To investigate the possible role of peripheral gustatory responsiveness to changes in NaCl acceptance, we studied NaCl consumption and the chorda tympani nerve responses to lingual application of NaCl in C57BL/6ByJ mice. The mice were treated with 300 mM NaCl (given to drink in 96-h two-bottle tests with water) or with injections of deoxycorticosterone acetate (DOCA; 33 mg/kg daily). Naive mice were neutral to 75 mM NaCl, but mice previously exposed to 300 mM NaCl avoided 75 mM NaCl. The NaCl-exposed (300 mM for 4 days and 75 mM for 2 days) mice had enhanced amiloride-sensitive components of the chorda tympani responses to 10-30 mM NaCl applied at room temperature (24 degrees C). DOCA injections increased acceptance of 300 mM NaCl, but did not change the chorda tympani responses to 100-1000 mM NaCl. However, the DOCA-treated mice had enhanced amiloride-sensitive components of the chorda tympani responses to cold (12 degrees C) 10-30 mM NaCl.

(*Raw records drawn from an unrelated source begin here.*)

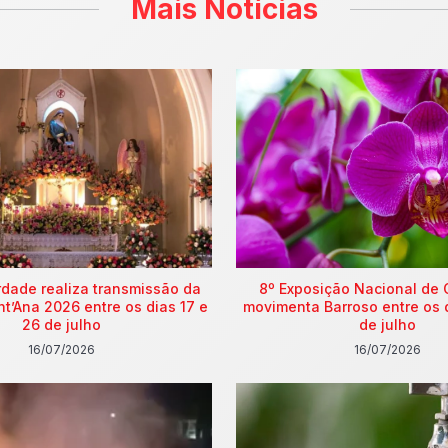
Mais Notícias
rdade realiza transmissão da
8º Exposição Nacional de 
nt’Ana 2026 entre os dias 17 e
movimenta Barroso entre os 
26 de julho
de julho
16/07/2026
16/07/2026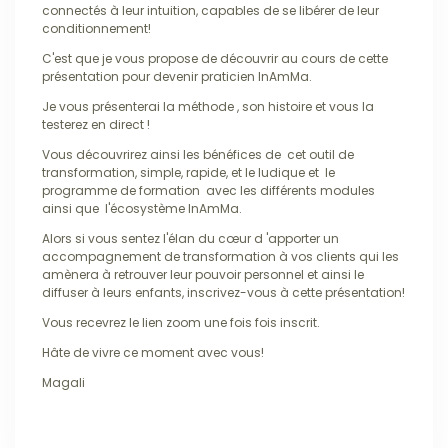
connectés à leur intuition, capables de se libérer de leur
conditionnement!
C'est que je vous propose de découvrir au cours de cette
présentation pour devenir praticien InAmMa.
Je vous présenterai la méthode , son histoire et vous la
testerez en direct !
Vous découvrirez ainsi les bénéfices de cet outil de
transformation, simple, rapide, et le ludique et le
programme de formation avec les différents modules
ainsi que l'écosystème InAmMa.
Alors si vous sentez l'élan du cœur d 'apporter un
accompagnement de transformation à vos clients qui les
amènera à retrouver leur pouvoir personnel et ainsi le
diffuser à leurs enfants, inscrivez-vous à cette présentation!
Vous recevrez le lien zoom une fois fois inscrit.
Hâte de vivre ce moment avec vous!
Magali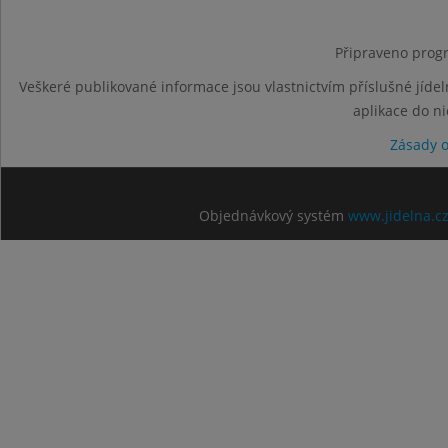
Připraveno progr
Veškeré publikované informace jsou vlastnictvím příslušné jídel
aplikace do n
Zásady 
Objednávkový systém
www.jidelna.c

These data suggest that peripheral gustatory responsiveness possibly contributes to the NaCl aversion induced by exposure to concentrated NaCl, but not to the DOCA-induced increase of NaCl acceptance.

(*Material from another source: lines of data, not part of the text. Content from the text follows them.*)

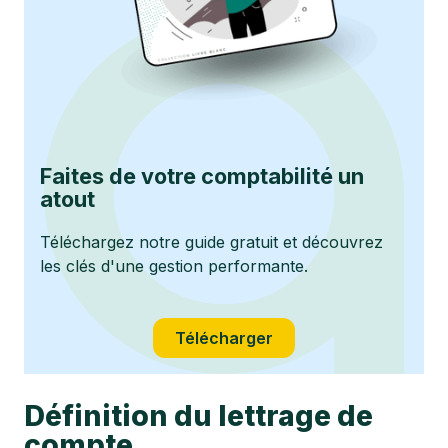
Faites de votre comptabilité un
atout
Téléchargez notre guide gratuit et découvrez
les clés d'une gestion performante.
Télécharger
Définition du lettrage de
compte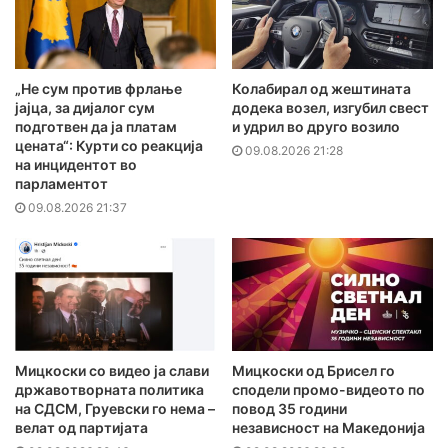
„Не сум против фрлање
Колабирал од жештината
јајца, за дијалог сум
додека возел, изгубил свест
подготвен да ја платам
и удрил во друго возило
цената“: Курти со реакција
09.08.2026 21:28
на инцидентот во
парламентот
09.08.2026 21:37
Мицкоски со видео ја слави
Мицкоски од Брисел го
државотворната политика
сподели промо-видеото по
на СДСМ, Груевски го нема –
повод 35 години
велат од партијата
независност на Македонија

Consumption of electrolytes and quinine by mouse strains with different blood pressures.

Daily fluid intakes were measured using two-bottle tests in female mice of inbred strains with high (BPH/2), normal (BPN/3) or low (BPL/1) blood pressure. The mice were offered a choice between water and different concentrations of NaCl (37.5-600 mM), KCl (1-400 mM), CaCl2 (1-100 mM) and quinine hydrochloride (0.003-1.0 mM). Compared with the normotensive strain, the hypertensive mice had higher water and total fluid intakes, and lower intakes of NaCl, KCl (only 200 mM) and quinine; the hypotensive mice had higher intakes of KCl (only 10-50 mM) and lower intakes of CaCl2 and quinine. These data suggest that fluid and salt intake are not linearly related to blood pressure, but are independently determined in these strains. Certain concentrations of the salts were preferred relative to water, which depended on mouse genotype: the BPN/3 and BPL/1 mice strongly preferred 37.5-150 mM NaCl, the BPL/1 mice preferred 10-100 mM KCl, and the BPN/3 mice preferred 1-10 mM CaCl2.

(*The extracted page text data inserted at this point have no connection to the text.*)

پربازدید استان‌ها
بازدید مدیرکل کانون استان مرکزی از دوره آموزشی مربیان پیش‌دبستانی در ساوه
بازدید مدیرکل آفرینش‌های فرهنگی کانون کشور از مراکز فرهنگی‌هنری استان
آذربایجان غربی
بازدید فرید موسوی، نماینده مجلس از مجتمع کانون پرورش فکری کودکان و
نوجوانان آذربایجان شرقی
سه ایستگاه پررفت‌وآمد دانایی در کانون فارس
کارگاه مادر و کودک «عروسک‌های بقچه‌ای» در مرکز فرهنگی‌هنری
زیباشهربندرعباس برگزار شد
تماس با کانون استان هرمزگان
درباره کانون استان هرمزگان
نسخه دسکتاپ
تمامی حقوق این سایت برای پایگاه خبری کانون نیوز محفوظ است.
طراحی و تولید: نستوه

Calcium-deprived rats avoid sweet compounds.

To characterize the link between calcium status and sweet solution intake, rats fed a diet containing 25 mmol Ca2+/kg (Ca-25, low calcium) or 150 mmol Ca2+/kg (Ca-150, control) were given 48-h two-bottle tests with a choice between water and various concentrations of a nutrient (sucrose, Polycose, ethanol and/or corn oil). Rats fed the Ca-25 diet had significantly lower sucrose intakes and preferences over the entire range tested (10-320 g/L) even though the same (Experiment 1), or identically treated (Experiment 2a) rats had normal Polycose and ethanol intakes and normal (Experiment 1, 2b) or significantly greater (Experiment 2a) corn oil intakes. In additional tests, rats fed the Ca-25 diet had significantly lower intakes relative to rats fed the Ca-150 diet of other sweeteners (30 mmol/L D-phenylalanine, 1 mmol/L saccharin and 0.3 mmol/L aspartame), significantly higher intakes of 0.5 mg/L capsaicin and 300 mmol/L monosodium glutamate, and normal intakes of 10 g/L or 80 g/L safflower oil and 10 g/L peanut oil. In a three-cup macronutrient selection experiment (Experiment 3), calcium-deprived rats ate significantly less of a high sucrose carbohydrate source and significantly more of a protein source than did controls. These results suggest that calcium deficiency reduces the rat's liking for sweetness, irrespective of the type or form of sweetener, and that this is not due to a general reduction in energy intake.